Un grupo de hombres desembarcó en la región de Waikato, en la Isla Norte de Nueva Zelanda. No fue en un puerto oficial, como Port Waikato o el puerto de Kawhia, sino en una playa desierta. Habían cambiado de un gran barco a un bote más pequeño para llegar a tierra. Eran exploradores enviados por el Imperio Mexicano.
“¿Existe la posibilidad de que nos ataquen de repente?” preguntó un hombre armado. No parecía un explorador, sino más bien un comandante, y dirigió su pregunta al académico que estaba a su lado.
“Esa posibilidad es muy baja. Los maoríes han tenido contacto con los europeos desde hace casi medio siglo. Aunque han luchado en varias ocasiones, es improbable que nos ataquen sin previo aviso.”
“Entendido.”
Eran enviados del Imperio Mexicano, que habían sido enviados para aprender el idioma y la cultura de los maoríes y establecer contacto con ellos. Aunque los maoríes aún eran mucho más numerosos que los colonos blancos en la temprana colonia de Nueva Zelanda, en 1840 habían firmado un tratado con el Reino Unido.
El Tratado de Waitangi fue firmado entre el gobernador británico William Hobson y unos 500 jefes maoríes, cediendo la soberanía de Nueva Zelanda a la reina de Inglaterra a cambio de que los británicos reconocieran los derechos de los maoríes sobre sus tierras y recursos. El problema residía en las diferencias de traducción entre las versiones en inglés y en maorí del tratado, lo que había generado conflictos sobre la propiedad de la tierra. Desde la Guerra del Norte de 1845, conocida como la Guerra de la Bandera, habían estallado varios enfrentamientos armados.
«Hum, en ese caso, sería mejor que yo también diera un paso al frente cuando hablemos. Como no soy blanco, estarán menos a la defensiva, ¿verdad?»
Él era mestizo.
«Ajá. No me parece una mala idea.»
«No pude mencionarlo en el barco, pero ¿no es nuestra situación mucho más sencilla? He oído que en Australia los indígenas y los blancos tienen casi la misma cantidad de población.»
Delgado, el líder, hizo la pregunta para aliviar un poco la tensión.

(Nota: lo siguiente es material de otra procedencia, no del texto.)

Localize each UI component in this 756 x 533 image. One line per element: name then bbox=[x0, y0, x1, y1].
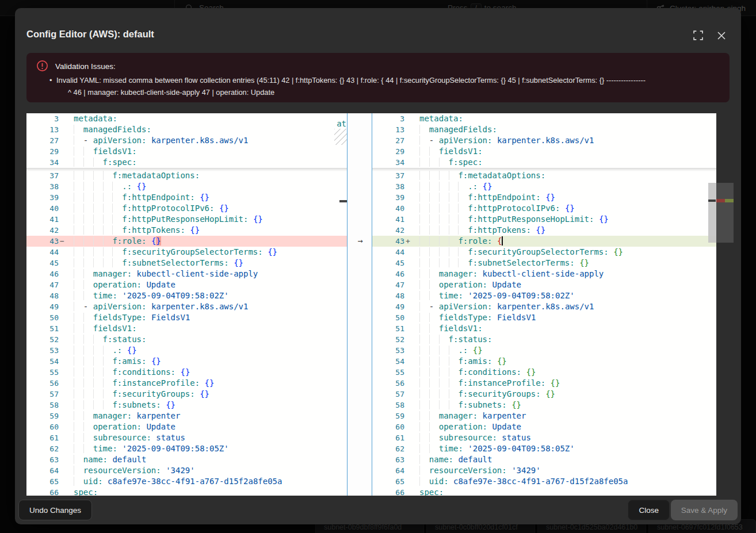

«Jajaja, bueno, es solo una estimación, pero sí, podría decirse que es así. No solo por la cantidad de población, sino porque, dado el tamaño del territorio, las tribus indígenas están muy dispersas. Incluso si los apoyaran, no sería fácil resistir a los británicos.»
«Es verdad. Pero con nuestra flota del Pacífico brindando apoyo en secreto, al final no podrán evitar que ganemos.»
Peralta, el erudito, asintió ante las palabras de Delgado y añadió:
«Con la orden estricta de despejar a los británicos del Pacífico, debemos asegurarnos de que así sea.»